The work Corel put into the Wine project is still part of today's Wine. And with Wine you can still use CorelDraw and WordPerfect on Linux.2 KDE is not the same as before the Corel visit, either. Gone is the lacklustre engineering style, and instead KDE has become a really artistic desktop environment, which is even being copied by old hands like Apple and Microsoft! Today's KDE is the work of new artists, but Corel's brief participation in the project was revolutionary, and although the company stumbled the work itself was not lost.

Verdict: Corel played its Linux game according to the rules of Open Source and hacker ethics. The company genuinely did a lot of good work on its Linux, but the product flopped. Just making something is no guarantee that customers will flock to buy it. And most of all, it's vital to show some respect for any community you want to join.

A penguin, as in the Linux icon, happens to be a herd animal which makes it an appropriate symbol of hacker ideology. Penguins stay warm by huddling together. Corel tried to survive on its own, and its Corel Linux froze to death.

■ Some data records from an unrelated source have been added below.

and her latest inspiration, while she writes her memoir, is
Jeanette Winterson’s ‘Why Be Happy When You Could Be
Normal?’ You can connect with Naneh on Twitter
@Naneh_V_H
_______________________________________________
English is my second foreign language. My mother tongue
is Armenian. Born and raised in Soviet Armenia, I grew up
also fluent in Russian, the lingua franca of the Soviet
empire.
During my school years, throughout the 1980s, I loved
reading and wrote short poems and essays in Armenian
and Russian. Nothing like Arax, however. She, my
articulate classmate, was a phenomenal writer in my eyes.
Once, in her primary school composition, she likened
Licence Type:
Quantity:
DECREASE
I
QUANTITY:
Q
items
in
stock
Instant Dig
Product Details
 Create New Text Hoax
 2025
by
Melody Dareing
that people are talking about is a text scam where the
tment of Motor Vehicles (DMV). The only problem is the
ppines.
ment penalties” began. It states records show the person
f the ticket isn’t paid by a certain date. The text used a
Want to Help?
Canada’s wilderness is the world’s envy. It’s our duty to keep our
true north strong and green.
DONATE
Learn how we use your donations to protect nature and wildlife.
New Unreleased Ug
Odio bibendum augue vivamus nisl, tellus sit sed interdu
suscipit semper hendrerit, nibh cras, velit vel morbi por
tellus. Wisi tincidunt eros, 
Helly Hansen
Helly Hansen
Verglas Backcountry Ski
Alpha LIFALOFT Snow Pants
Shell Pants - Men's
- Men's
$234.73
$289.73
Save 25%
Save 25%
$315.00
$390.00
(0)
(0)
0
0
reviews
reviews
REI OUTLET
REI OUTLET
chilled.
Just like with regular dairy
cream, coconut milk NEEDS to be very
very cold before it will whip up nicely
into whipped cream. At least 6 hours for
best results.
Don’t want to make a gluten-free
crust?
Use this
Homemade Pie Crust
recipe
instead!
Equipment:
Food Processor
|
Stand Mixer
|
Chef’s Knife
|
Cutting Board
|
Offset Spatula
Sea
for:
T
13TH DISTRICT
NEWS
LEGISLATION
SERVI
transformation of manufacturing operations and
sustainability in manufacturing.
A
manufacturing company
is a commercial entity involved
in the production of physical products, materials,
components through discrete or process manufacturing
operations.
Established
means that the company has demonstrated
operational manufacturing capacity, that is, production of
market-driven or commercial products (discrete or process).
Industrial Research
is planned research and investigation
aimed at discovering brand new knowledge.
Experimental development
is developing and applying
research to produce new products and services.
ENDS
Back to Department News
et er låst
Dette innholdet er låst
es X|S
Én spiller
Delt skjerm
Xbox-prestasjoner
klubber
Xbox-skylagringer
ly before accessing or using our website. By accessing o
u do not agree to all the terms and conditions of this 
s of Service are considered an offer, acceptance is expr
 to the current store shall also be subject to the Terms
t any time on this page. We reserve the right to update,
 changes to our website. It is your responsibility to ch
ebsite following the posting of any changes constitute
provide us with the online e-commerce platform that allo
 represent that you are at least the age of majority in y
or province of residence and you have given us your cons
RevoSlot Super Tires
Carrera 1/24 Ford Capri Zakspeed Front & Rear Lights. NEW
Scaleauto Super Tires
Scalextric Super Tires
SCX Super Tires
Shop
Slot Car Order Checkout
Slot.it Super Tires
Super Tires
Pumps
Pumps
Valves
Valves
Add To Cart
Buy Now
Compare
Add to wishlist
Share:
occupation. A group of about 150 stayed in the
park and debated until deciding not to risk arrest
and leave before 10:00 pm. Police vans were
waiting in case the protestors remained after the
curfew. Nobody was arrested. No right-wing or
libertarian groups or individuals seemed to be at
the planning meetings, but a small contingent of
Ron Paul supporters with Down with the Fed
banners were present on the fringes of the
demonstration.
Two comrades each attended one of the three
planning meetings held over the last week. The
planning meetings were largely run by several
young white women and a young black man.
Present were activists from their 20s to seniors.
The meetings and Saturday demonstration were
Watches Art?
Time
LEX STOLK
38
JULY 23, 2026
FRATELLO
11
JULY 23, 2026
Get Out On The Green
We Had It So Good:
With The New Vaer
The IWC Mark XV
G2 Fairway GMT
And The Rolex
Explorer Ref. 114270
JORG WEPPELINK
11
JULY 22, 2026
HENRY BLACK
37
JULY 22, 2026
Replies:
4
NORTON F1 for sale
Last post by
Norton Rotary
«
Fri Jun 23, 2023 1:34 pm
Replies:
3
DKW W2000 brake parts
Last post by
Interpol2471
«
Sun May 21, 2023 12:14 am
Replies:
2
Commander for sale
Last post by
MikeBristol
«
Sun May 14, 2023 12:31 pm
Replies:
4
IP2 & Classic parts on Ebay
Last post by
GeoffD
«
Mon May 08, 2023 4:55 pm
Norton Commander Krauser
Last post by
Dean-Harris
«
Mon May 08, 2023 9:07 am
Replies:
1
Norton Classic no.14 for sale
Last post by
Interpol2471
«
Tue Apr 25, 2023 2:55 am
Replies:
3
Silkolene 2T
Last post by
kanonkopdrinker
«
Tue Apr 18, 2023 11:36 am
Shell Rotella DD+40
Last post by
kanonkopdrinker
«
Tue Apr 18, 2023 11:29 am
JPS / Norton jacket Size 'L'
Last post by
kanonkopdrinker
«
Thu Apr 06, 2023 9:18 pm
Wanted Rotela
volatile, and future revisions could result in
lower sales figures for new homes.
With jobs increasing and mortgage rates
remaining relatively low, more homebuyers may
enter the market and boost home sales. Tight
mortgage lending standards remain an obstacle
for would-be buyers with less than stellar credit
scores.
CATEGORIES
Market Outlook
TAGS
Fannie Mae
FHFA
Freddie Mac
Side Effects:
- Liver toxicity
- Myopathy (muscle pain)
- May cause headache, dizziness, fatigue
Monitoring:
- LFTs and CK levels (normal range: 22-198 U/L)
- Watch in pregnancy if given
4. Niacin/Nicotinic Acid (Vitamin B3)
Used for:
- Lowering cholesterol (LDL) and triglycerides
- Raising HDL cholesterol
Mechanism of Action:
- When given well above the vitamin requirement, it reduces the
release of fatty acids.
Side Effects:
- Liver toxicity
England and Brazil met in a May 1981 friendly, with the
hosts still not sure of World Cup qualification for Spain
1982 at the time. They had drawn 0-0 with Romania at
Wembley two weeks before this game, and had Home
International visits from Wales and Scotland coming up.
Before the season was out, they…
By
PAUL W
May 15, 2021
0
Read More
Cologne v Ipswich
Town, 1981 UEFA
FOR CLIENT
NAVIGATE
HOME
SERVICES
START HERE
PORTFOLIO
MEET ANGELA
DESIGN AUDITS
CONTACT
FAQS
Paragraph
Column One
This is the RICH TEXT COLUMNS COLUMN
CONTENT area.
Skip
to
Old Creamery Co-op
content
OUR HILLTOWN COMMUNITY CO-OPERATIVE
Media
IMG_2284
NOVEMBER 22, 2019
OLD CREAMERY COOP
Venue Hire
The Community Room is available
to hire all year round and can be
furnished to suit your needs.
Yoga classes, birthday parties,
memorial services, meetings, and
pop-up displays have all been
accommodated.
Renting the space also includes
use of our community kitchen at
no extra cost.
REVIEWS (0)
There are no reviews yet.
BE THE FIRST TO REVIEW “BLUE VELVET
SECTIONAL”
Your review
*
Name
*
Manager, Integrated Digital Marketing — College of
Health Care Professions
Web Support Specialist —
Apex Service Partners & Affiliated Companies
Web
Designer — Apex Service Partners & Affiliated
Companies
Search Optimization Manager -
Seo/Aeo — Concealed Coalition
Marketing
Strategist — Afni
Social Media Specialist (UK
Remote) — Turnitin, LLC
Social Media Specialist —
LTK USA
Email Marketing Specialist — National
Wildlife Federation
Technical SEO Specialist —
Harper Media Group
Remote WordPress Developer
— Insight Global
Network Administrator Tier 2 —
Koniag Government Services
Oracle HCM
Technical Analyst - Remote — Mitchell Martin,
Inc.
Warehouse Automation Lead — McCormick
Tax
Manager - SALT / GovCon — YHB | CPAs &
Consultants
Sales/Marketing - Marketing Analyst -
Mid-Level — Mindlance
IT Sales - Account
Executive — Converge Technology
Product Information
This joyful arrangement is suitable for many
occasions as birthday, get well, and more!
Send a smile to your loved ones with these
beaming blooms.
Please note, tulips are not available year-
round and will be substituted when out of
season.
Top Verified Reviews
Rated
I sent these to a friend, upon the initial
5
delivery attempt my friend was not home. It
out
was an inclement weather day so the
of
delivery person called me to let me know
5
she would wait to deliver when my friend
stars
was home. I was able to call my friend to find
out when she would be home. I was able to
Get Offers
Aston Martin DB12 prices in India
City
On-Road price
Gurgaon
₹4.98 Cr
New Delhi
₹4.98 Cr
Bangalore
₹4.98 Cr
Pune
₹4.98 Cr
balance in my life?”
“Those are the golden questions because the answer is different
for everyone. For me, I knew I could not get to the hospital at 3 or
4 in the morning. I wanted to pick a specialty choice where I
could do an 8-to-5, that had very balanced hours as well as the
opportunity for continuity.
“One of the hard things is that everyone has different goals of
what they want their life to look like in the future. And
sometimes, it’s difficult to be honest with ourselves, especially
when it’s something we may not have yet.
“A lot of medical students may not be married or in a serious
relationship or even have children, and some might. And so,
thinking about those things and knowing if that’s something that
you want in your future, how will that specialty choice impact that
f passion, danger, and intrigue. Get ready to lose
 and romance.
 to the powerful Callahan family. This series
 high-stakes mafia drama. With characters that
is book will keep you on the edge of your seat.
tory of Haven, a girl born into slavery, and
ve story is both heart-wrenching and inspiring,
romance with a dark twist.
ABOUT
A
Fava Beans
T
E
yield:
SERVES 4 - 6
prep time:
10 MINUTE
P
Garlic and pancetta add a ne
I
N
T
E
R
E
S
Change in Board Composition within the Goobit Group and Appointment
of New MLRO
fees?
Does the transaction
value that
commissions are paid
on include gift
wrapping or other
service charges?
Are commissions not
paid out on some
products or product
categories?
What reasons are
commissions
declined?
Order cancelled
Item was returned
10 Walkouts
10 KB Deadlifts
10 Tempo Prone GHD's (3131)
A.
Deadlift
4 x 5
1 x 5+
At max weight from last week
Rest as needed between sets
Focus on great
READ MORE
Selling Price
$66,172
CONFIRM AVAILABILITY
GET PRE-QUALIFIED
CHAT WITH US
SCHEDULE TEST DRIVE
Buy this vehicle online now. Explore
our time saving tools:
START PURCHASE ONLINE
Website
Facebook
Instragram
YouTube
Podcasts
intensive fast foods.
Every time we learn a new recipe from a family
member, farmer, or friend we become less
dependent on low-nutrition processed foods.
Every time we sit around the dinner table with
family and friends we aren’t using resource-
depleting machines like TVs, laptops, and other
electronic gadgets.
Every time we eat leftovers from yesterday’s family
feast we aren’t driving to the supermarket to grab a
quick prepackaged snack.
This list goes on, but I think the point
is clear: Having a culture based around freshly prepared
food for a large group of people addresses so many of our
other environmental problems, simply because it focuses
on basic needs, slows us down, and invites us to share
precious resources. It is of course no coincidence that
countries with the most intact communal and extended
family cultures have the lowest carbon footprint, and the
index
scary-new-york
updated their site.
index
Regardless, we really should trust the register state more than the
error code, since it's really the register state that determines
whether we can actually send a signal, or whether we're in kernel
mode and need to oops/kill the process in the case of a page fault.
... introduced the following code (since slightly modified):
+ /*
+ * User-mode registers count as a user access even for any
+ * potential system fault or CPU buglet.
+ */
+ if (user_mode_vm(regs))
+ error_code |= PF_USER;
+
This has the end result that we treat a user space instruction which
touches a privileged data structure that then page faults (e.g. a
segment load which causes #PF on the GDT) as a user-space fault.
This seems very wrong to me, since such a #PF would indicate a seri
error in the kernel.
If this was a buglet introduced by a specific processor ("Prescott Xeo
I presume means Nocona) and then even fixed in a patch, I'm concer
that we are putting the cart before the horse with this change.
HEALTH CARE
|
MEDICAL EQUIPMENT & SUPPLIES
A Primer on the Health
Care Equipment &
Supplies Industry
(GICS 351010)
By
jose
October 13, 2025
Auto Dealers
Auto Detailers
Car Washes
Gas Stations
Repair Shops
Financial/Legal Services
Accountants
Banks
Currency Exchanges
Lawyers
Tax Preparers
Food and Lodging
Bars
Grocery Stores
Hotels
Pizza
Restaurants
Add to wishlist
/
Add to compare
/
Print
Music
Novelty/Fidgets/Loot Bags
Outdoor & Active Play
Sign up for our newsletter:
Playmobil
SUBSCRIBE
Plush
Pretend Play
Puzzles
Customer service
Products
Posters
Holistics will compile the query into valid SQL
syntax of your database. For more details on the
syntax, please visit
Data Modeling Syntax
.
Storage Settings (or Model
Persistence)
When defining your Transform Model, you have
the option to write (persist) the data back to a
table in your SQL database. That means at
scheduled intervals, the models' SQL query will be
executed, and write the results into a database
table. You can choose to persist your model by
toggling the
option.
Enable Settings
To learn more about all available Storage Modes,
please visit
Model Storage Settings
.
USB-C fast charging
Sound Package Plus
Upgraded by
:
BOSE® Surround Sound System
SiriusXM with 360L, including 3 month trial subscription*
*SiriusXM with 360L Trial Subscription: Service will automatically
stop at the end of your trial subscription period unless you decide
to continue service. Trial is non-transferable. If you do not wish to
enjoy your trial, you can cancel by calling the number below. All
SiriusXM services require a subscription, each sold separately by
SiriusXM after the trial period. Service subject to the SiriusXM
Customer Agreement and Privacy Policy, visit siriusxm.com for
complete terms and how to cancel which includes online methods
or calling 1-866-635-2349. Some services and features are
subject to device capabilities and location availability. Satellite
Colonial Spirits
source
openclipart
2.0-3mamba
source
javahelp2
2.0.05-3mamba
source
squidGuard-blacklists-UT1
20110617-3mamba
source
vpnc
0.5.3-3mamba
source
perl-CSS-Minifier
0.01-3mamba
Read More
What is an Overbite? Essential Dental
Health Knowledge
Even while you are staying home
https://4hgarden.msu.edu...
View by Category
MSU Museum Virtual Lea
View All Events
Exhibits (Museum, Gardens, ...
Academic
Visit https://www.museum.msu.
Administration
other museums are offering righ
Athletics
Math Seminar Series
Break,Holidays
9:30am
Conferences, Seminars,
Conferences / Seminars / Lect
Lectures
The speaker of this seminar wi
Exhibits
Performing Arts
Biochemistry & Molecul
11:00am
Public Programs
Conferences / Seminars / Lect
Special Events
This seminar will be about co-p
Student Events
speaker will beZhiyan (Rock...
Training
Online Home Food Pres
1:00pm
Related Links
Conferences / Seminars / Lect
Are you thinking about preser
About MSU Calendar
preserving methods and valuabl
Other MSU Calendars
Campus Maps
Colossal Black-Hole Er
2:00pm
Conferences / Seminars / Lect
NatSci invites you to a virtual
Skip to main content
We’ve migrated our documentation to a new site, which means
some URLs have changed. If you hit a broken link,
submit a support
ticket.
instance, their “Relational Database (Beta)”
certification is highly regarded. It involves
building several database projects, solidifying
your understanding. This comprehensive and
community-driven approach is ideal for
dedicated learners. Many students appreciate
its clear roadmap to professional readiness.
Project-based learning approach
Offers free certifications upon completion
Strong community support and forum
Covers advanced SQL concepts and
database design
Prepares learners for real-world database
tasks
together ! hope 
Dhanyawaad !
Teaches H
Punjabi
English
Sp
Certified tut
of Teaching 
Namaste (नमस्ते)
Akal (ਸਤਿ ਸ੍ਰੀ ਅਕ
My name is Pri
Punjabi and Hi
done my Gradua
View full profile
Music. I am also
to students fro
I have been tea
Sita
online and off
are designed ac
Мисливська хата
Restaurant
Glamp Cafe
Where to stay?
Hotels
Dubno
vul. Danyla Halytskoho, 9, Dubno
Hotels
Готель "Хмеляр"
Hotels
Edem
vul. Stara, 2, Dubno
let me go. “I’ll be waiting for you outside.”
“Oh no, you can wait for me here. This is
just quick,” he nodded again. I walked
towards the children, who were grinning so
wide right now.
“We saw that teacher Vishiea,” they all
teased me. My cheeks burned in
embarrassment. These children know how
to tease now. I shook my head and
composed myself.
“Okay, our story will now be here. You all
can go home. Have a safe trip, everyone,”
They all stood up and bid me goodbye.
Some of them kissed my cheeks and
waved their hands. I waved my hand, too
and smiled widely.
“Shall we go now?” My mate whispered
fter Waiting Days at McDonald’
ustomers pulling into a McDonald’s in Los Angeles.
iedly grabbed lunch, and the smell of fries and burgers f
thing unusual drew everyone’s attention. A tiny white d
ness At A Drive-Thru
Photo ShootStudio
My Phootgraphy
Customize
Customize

  1. 1. This is a good contrast to the section on Tolerance in the Part Two of this book, where Linus Torvalds said he wasn't really interested in what Microsoft was doing because he doesn't use Windows. What he did with Linux was to amuse himself. Perhaps Corel ought to have focused more on minding its own business instead of almost bankrupting itself by attacking Microsoft.
  2. 2. But it takes a lot more work now than it did when the same programs were available, ready-to-go, direct from Corel.